* [TASK DESCRIPTION]: If a record holds a picture, drop the picture and copy everything else exactly.

* [RECORDS]:
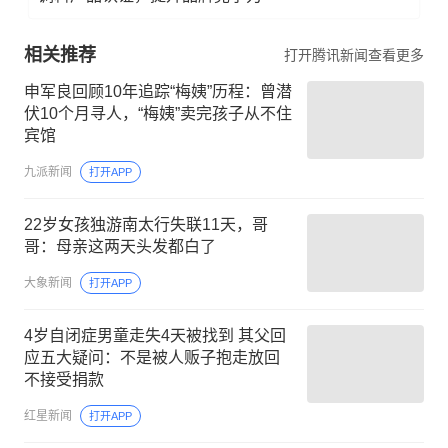
相关推荐
打开腾讯新闻查看更多
申军良回顾10年追踪“梅姨”历程：曾潜
伏10个月寻人，“梅姨”卖完孩子从不住
宾馆
九派新闻
打开APP
22岁女孩独游南太行失联11天，哥
哥：母亲这两天头发都白了
大象新闻
打开APP
4岁自闭症男童走失4天被找到 其父回
应五大疑问：不是被人贩子抱走放回
不接受捐款
红星新闻
打开APP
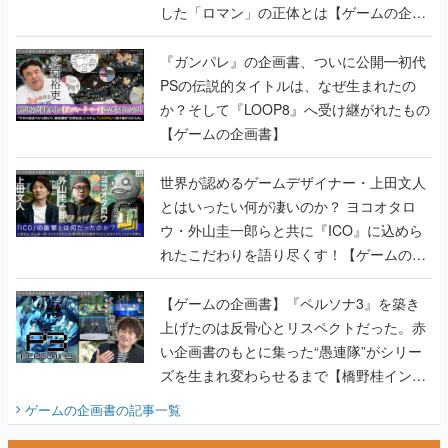
した「ロマン」の正体とは【ゲームの企画
書】
『ガンパレ』の企画書、ついに公開━初代
PSの伝説的タイトルは、なぜ生まれたの
か？そして『LOOP8』へ受け継がれたもの
【ゲームの企画書】
世界が認めるゲームデザイナー・上田文人
とはいったい何が凄いのか？ ヨコオタロ
ウ・外山圭一郎らと共に『ICO』に込めら
れたこだわりを語り尽くす！【ゲームの企
画書】
【ゲームの企画書】『ペルソナ3』を築き
上げたのは反骨心とリスペクトだった。赤
い企画書のもとに集った“愚連隊”がシリー
ズを生まれ変わらせるまで【橋野桂インタ
ビュー】
ゲームの企画書
の記事一覧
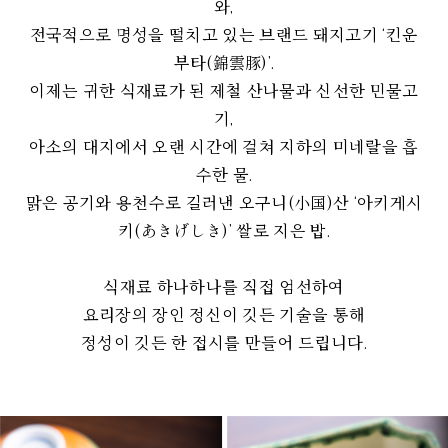
와,
전국적으로 명성을 떨치고 있는 브랜드 돼지고기 ‘킨운
부타(錦雲豚)’.
이제는 귀한 식재료가 된 제철 산나물과 신선한 민물고
기,
아소의 대지에서 오랜 시간에 걸쳐 지하의 미네랄을 흡
수한 물.
맑은 공기와 용천수로 길러낸 오구니(小国)산 ‘아키게시
키(あきげしき)’ 쌀로 지은 밥.
식재료 하나하나를 직접 엄선하여
요리장의 장인 정신이 깃든 기술을 통해
정성이 깃든 한 접시를 만들어 드립니다.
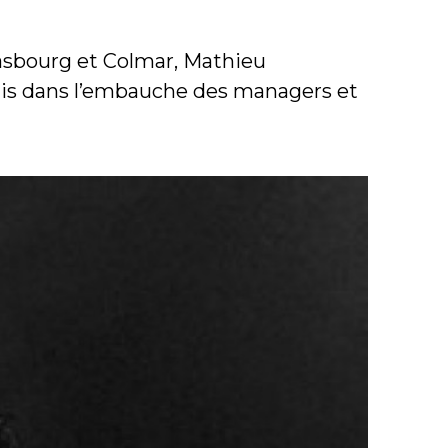
asbourg et Colmar, Mathieu
glais dans l’embauche des managers et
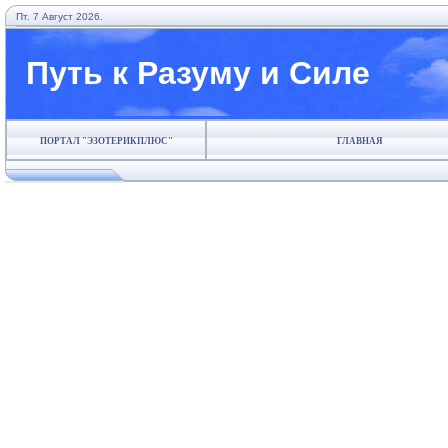
Пт. 7 Август 2026.
Путь к Разуму и Силе
ПОРТАЛ "ЭЗОТЕРИКПЛЮС"
ГЛАВНАЯ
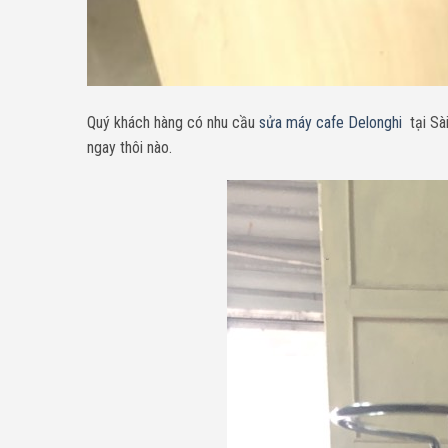
Quý khách hàng có nhu cầu
sửa máy cafe Delonghi
tại Sà
ngay thôi nào.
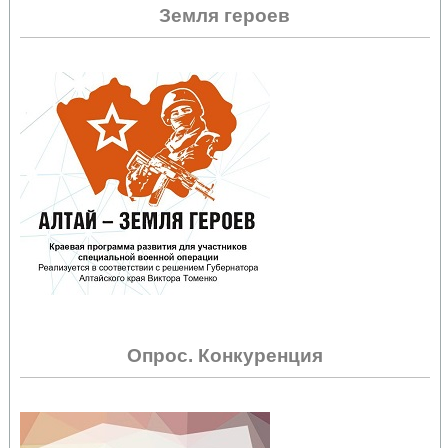
Земля героев
Опрос. Конкуренция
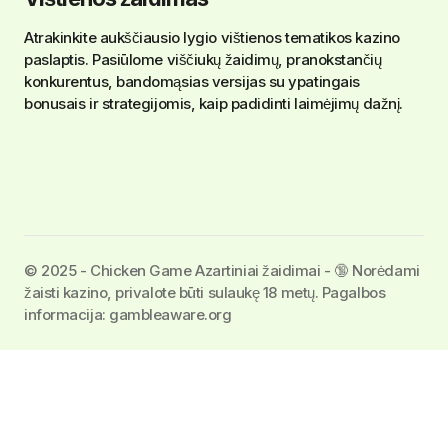
Atrakinkite aukščiausio lygio vištienos tematikos kazino
paslaptis. Pasiūlome viščiukų žaidimų, pranokstančių
konkurentus, bandomąsias versijas su ypatingais
bonusais ir strategijomis, kaip padidinti laimėjimų dažnį.
©️ 2025 - Chicken Game Azartiniai žaidimai - 🔞 Norėdami
žaisti kazino, privalote būti sulaukę 18 metų. Pagalbos
informacija: gambleaware.org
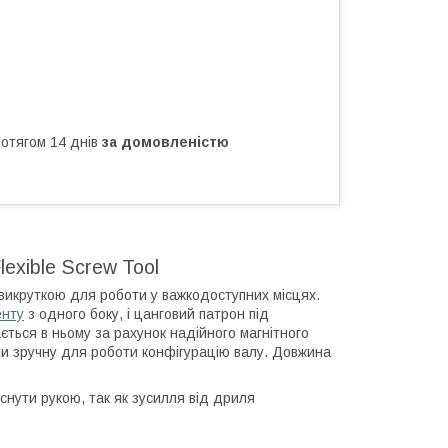
ротягом 14 днів
за домовленістю
exible Screw Tool
викруткою для роботи у важкодоступних місцях.
енту
з одного боку, і цанговий патрон під
ається в ньому за рахунок надійного магнітного
и зручну для роботи конфігурацію валу. Довжина
снути рукою, так як зусилля від дриля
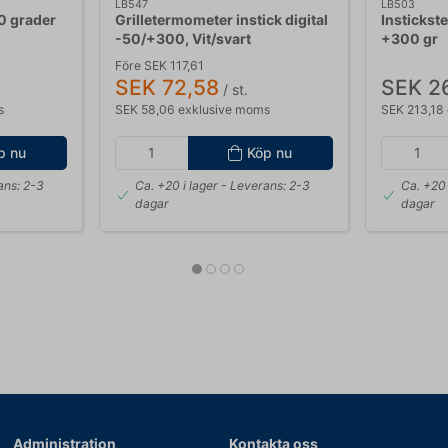
LB547
LB503
0 grader
Grilletermometer instick digital
Instickst
-50/+300, Vit/svart
+300 gr
Före SEK 117,61
SEK 72,58
SEK 2
/ st.
s
SEK 58,06 exklusive moms
SEK 213,18
p nu
Köp nu
ans: 2-3
Ca. +20 i lager
- Leverans: 2-3
Ca. +20 
dagar
dagar
Administration
Kontakta oss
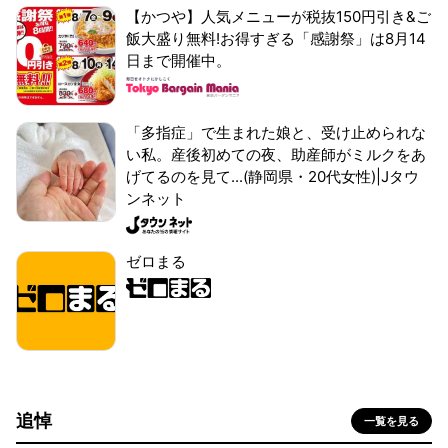
【かつや】人気メニューが税抜150円引き&ご
飯大盛り無料!お得すぎる「感謝祭」は8月14
日まで開催中。
「多指症」で生まれた娘と、受け止められな
い私。産後初めての夜、助産師がミルクをあ
げてるのを見て...(静岡県・20代女性)|Jタウ
ンネット
ゼロまる
追悼
一覧を見る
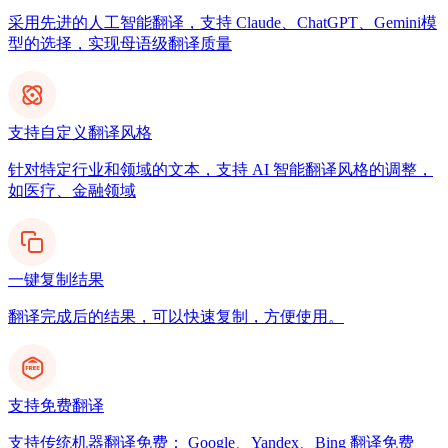
采用先进的人工智能翻译，支持 Claude、ChatGPT、Gemini模
型的选择，实现母语级翻译质量
支持自定义翻译风格
针对特定行业和领域的文本，支持 AI 智能翻译风格的调整，
如医疗、金融领域
一键复制结果
翻译完成后的结果，可以快速复制，方便使用。
支持免费翻译
支持传统机器翻译免费： Google、Yandex、Bing 翻译免费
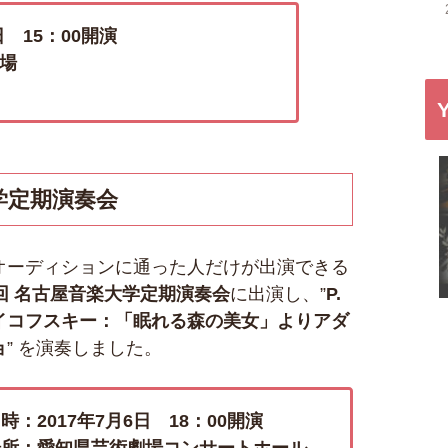
日 15：00開演
場
学定期演奏会
オーディションに通った人だけが出演できる
9回 名古屋音楽大学定期演奏会
に出演し、”
P.
イコフスキー：「眠れる森の美女」よりアダ
ョ
” を演奏しました。
時：2017年7月6日 18：00開演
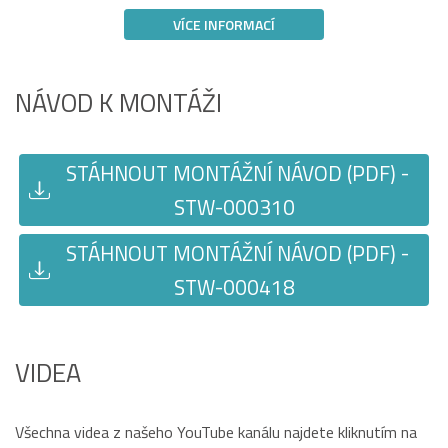
VÍCE INFORMACÍ
NÁVOD K MONTÁŽI
STÁHNOUT MONTÁŽNÍ NÁVOD (PDF) -
STW-000310
STÁHNOUT MONTÁŽNÍ NÁVOD (PDF) -
STW-000418
VIDEA
Všechna videa z našeho YouTube kanálu najdete kliknutím na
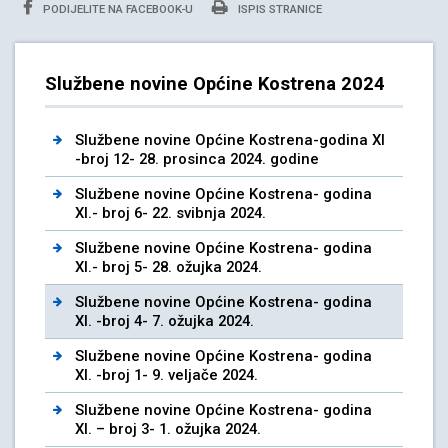
PODIJELITE NA FACEBOOK-U
ISPIS STRANICE
Službene novine Općine Kostrena 2024
Službene novine Općine Kostrena-godina XI
-broj 12- 28. prosinca 2024. godine
Službene novine Općine Kostrena- godina
XI.- broj 6- 22. svibnja 2024.
Službene novine Općine Kostrena- godina
XI.- broj 5- 28. ožujka 2024.
Službene novine Općine Kostrena- godina
XI. -broj 4- 7. ožujka 2024.
Službene novine Općine Kostrena- godina
XI. -broj 1- 9. veljače 2024.
Službene novine Općine Kostrena- godina
XI. – broj 3- 1. ožujka 2024.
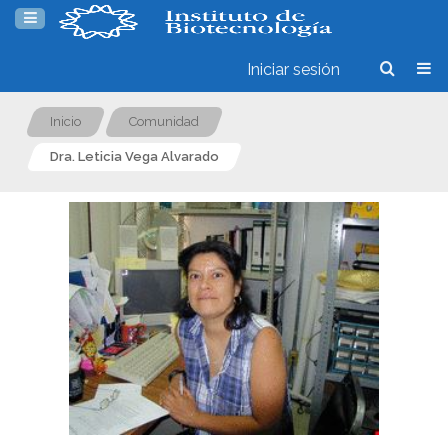
Iniciar sesión
Inicio
Comunidad
Dra. Leticia Vega Alvarado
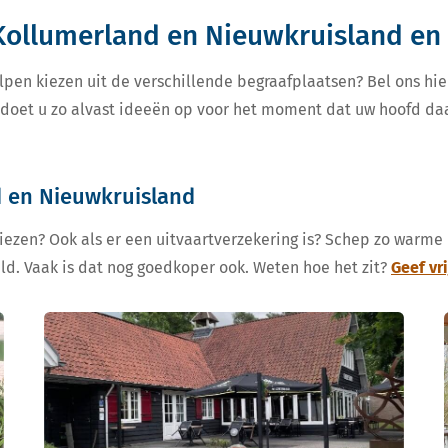
 Kollumerland en Nieuwkruisland e
lpen kiezen uit de verschillende begraafplaatsen? Bel ons hie
, doet u zo alvast ideeën op voor het moment dat uw hoofd da
d en Nieuwkruisland
kiezen? Ook als er een uitvaartverzekering is? Schep zo warme
eld. Vaak is dat nog goedkoper ook. Weten hoe het zit?
Geef vr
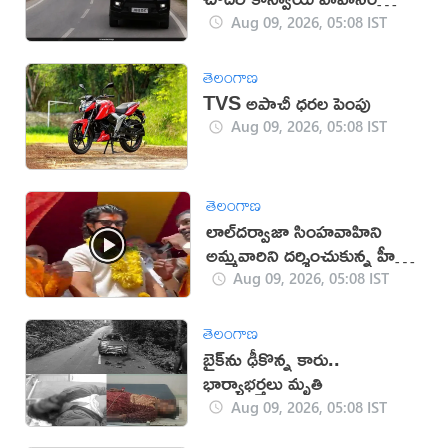
ఢీకొని వ్యక్తి మృతి!
Aug 09, 2026, 05:08 IST
తెలంగాణ
TVS అపాచీ ధరల పెంపు
Aug 09, 2026, 05:08 IST
తెలంగాణ
లాల్‌దర్వాజా సింహవాహిని
అమ్మవారిని దర్శించుకున్న హీరో
విజయ్‌
Aug 09, 2026, 05:08 IST
తెలంగాణ
బైక్‌ను ఢీకొన్న కారు..
భార్యాభర్తలు మృతి
Aug 09, 2026, 05:08 IST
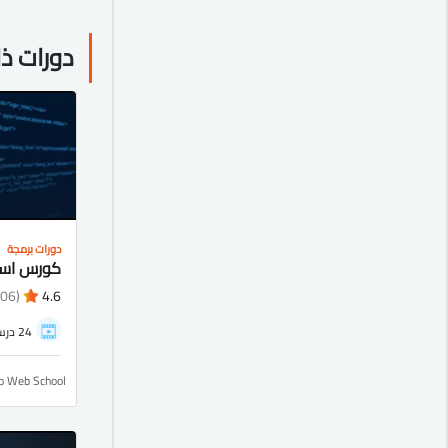
دورات ذ
دورات برمجة
(1106)
4.6
24 درس
ro Web School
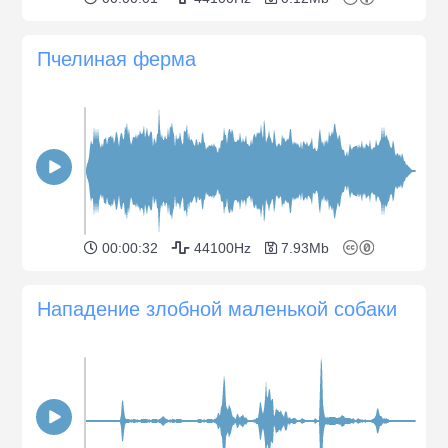
Пчелиная ферма
00:00:32
44100Hz
7.93Mb
Нападение злобной маленькой собаки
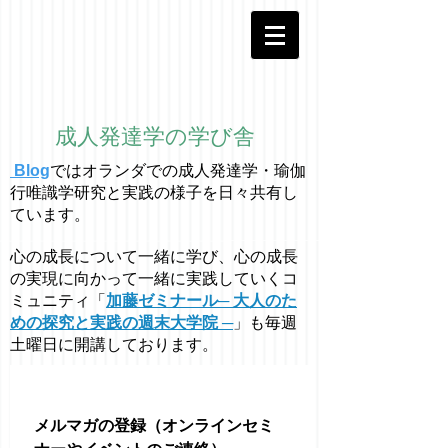
成人発達学の学び舎
Blog
ではオラ
ン
ダでの成人発達学・
瑜伽
行唯識学
研究と実践の様子を日々共有し
ています。
心の成長について一緒に学び、心の成長
の実現に向かって一緒に実践していくコ
ミュニティ「
加藤ゼミナール─ 大人のた
めの探究と実践の週末大学院 ─
」も毎週
土曜日に開講しております。
メルマガの登録（オンラインセミ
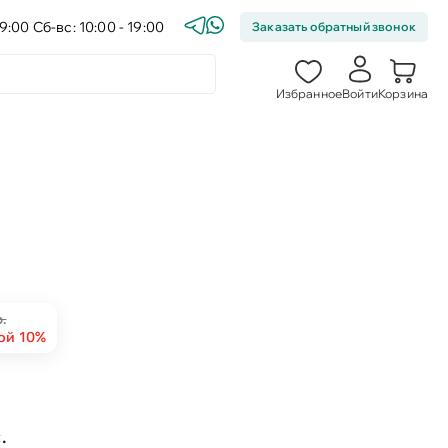
9:00 Сб-вс: 10:00 - 19:00
Заказать обратный звонок
Избранное
Войти
Корзина
.
ой 10%
.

* [SOLUTION TO THE PROBLEM]:
相关推荐
打开腾讯新闻查看更多
申军良回顾10年追踪“梅姨”历程：曾潜
伏10个月寻人，“梅姨”卖完孩子从不住
宾馆
九派新闻
打开APP
22岁女孩独游南太行失联11天，哥
哥：母亲这两天头发都白了
大象新闻
打开APP
4岁自闭症男童走失4天被找到 其父回
应五大疑问：不是被人贩子抱走放回
不接受捐款
红星新闻
打开APP
した「ロマン」の正体とは【ゲームの企画
書】
『ガンパレ』の企画書、ついに公開━初代
PSの伝説的タイトルは、なぜ生まれたの
か？そして『LOOP8』へ受け継がれたもの
【ゲームの企画書】
世界が認めるゲームデザイナー・上田文人
とはいったい何が凄いのか？ ヨコオタロ
ウ・外山圭一郎らと共に『ICO』に込めら
れたこだわりを語り尽くす！【ゲームの企
画書】
【ゲームの企画書】『ペルソナ3』を築き
上げたのは反骨心とリスペクトだった。赤
い企画書のもとに集った“愚連隊”がシリー
ズを生まれ変わらせるまで【橋野桂インタ
ビュー】
ゲームの企画書
の記事一覧
와,
전국적으로 명성을 떨치고 있는 브랜드 돼지고기 ‘킨운
부타(錦雲豚)’.
이제는 귀한 식재료가 된 제철 산나물과 신선한 민물고
기,
아소의 대지에서 오랜 시간에 걸쳐 지하의 미네랄을 흡
수한 물.
맑은 공기와 용천수로 길러낸 오구니(小国)산 ‘아키게시
키(あきげしき)’ 쌀로 지은 밥.
식재료 하나하나를 직접 엄선하여
요리장의 장인 정신이 깃든 기술을 통해
정성이 깃든 한 접시를 만들어 드립니다.
asbourg et Colmar, Mathieu
glais dans l’embauche des managers et
Пт. 7 Август 2026.
Путь к Разуму и Силе
ПОРТАЛ "ЭЗОТЕРИКПЛЮС"
ГЛАВНАЯ
Quý khách hàng có nhu cầu
sửa máy cafe Delonghi
tại Sà
ngay thôi nào.
Земля героев
Опрос. Конкуренция
Atrakinkite aukščiausio lygio vištienos tematikos kazino
paslaptis. Pasiūlome viščiukų žaidimų, pranokstančių
konkurentus, bandomąsias versijas su ypatingais
bonusais ir strategijomis, kaip padidinti laimėjimų dažnį.
©️ 2025 - Chicken Game Azartiniai žaidimai - 🔞 Norėdami
žaisti kazino, privalote būti sulaukę 18 metų. Pagalbos
informacija: gambleaware.org
ротягом 14 днів
за домовленістю
exible Screw Tool
викруткою для роботи у важкодоступних місцях.
енту
з одного боку, і цанговий патрон під
ається в ньому за рахунок надійного магнітного
и зручну для роботи конфігурацію валу. Довжина
снути рукою, так як зусилля від дриля
LB547
LB503
0 grader
Grilletermometer instick digital
Instickst
-50/+300, Vit/svart
+300 gr
Före SEK 117,61
SEK 72,58
SEK 2
/ st.
s
SEK 58,06 exklusive moms
SEK 213,18
p nu
Köp nu
ans: 2-3
Ca. +20 i lager
- Leverans: 2-3
Ca. +20 
dagar
dagar
Administration
Kontakta oss
【かつや】人気メニューが税抜150円引き&ご
飯大盛り無料!お得すぎる「感謝祭」は8月14
日まで開催中。
「多指症」で生まれた娘と、受け止められな
い私。産後初めての夜、助産師がミルクをあ
げてるのを見て...(静岡県・20代女性)|Jタウ
ンネット
ゼロまる
追悼
一覧を見る
采用先进的人工智能翻译，支持 Claude、ChatGPT、Gemini模
型的选择，实现母语级翻译质量
支持自定义翻译风格
针对特定行业和领域的文本，支持 AI 智能翻译风格的调整，
如医疗、金融领域
一键复制结果
翻译完成后的结果，可以快速复制，方便使用。
支持免费翻译
支持传统机器翻译免费： Google、Yandex、Bing 翻译免费
日 15：00開演
場
学定期演奏会
オーディションに通った人だけが出演できる
9回 名古屋音楽大学定期演奏会
に出演し、”
P.
イコフスキー：「眠れる森の美女」よりアダ
ョ
” を演奏しました。
時：2017年7月6日 18：00開演
VÍCE INFORMACÍ
NÁVOD K MONTÁŽI
STÁHNOUT MONTÁŽNÍ NÁVOD (PDF) -
STW-000310
STÁHNOUT MONTÁŽNÍ NÁVOD (PDF) -
STW-000418
VIDEA
Všechna videa z našeho YouTube kanálu najdete kliknutím na
PODIJELITE NA FACEBOOK-U
ISPIS STRANICE
Službene novine Općine Kostrena 2024
Službene novine Općine Kostrena-godina XI
-broj 12- 28. prosinca 2024. godine
Službene novine Općine Kostrena- godina
XI.- broj 6- 22. svibnja 2024.
Službene novine Općine Kostrena- godina
XI.- broj 5- 28. ožujka 2024.
Službene novine Općine Kostrena- godina
XI. -broj 4- 7. ožujka 2024.
Službene novine Općine Kostrena- godina
XI. -broj 1- 9. veljače 2024.
Službene novine Općine Kostrena- godina
XI. – broj 3- 1. ožujka 2024.
Iniciar sesión
Inicio
Comunidad
Dra. Leticia Vega Alvarado
 Kollumerland en Nieuwkruisland e
lpen kiezen uit de verschillende begraafplaatsen? Bel ons hie
, doet u zo alvast ideeën op voor het moment dat uw hoofd da
d en Nieuwkruisland
kiezen? Ook als er een uitvaartverzekering is? Schep zo warme
eld. Vaak is dat nog goedkoper ook. Weten hoe het zit?
Geef vr
ఢీకొని వ్యక్తి మృతి!
Aug 09, 2026, 05:08 IST
తెలంగాణ
TVS అపాచీ ధరల పెంపు
Aug 09, 2026, 05:08 IST
తెలంగాణ
లాల్‌దర్వాజా సింహవాహిని
అమ్మవారిని దర్శించుకున్న హీరో
విజయ్‌
Aug 09, 2026, 05:08 IST
తెలంగాణ
బైక్‌ను ఢీకొన్న కారు..
భార్యాభర్తలు మృతి
Aug 09, 2026, 05:08 IST
دورات ذ
دورات برمجة
(1106)
4.6
24 درس
ro Web School
Пчелиная ферма
00:00:32
44100Hz
7.93Mb
Нападение злобной маленькой собаки
成人発達学の学び舎
Blog
ではオラ
ン
ダでの成人発達学・
瑜伽
行唯識学
研究と実践の様子を日々共有し
ています。
心の成長について一緒に学び、心の成長
の実現に向かって一緒に実践していくコ
ミュニティ「
加藤ゼミナール─ 大人のた
めの探究と実践の週末大学院 ─
」も毎週
土曜日に開講しております。
メルマガの登録（オンラインセミ
9:00 Сб-вс: 10:00 - 19:00
Заказать обратный звонок
Избранное
Войти
Корзина
.
ой 10%
.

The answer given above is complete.